● **EXTRACTED DATA**

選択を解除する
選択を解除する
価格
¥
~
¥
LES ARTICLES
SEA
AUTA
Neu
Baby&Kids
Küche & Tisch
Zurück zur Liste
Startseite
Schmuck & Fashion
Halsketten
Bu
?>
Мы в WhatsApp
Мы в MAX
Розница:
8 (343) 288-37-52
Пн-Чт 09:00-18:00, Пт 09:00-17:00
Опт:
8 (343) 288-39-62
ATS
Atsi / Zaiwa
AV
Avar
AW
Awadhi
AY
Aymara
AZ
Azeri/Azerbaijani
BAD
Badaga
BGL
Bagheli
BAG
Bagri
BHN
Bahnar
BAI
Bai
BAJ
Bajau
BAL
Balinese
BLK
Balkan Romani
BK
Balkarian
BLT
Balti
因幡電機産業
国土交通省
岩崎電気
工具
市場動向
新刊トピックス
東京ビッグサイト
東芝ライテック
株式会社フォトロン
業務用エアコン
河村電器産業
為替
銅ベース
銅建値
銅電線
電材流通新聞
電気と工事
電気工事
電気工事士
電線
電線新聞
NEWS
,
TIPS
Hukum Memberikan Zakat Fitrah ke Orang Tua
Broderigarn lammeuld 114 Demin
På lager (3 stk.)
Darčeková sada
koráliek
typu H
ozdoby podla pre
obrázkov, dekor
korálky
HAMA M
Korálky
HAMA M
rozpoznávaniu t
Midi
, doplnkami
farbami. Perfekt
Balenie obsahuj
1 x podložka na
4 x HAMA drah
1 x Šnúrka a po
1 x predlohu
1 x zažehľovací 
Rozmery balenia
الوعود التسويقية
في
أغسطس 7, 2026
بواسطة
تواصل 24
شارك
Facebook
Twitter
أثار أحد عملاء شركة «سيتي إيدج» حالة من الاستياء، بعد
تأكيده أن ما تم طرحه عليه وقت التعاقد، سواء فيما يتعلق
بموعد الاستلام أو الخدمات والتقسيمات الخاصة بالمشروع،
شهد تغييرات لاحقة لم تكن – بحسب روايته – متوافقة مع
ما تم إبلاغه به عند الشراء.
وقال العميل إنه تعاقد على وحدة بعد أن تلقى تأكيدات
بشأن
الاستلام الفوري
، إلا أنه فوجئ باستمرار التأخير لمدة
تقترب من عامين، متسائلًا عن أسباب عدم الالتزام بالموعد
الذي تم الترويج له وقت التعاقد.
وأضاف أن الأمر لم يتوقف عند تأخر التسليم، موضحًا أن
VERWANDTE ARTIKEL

● **EXERCISE**
Search the material for the string "الاستلام" and return each line that has it.

● **YOUR SOLUTION**
بموعد الاستلام أو الخدمات والتقسيمات الخاصة بالمشروع،
الاستلام الفوري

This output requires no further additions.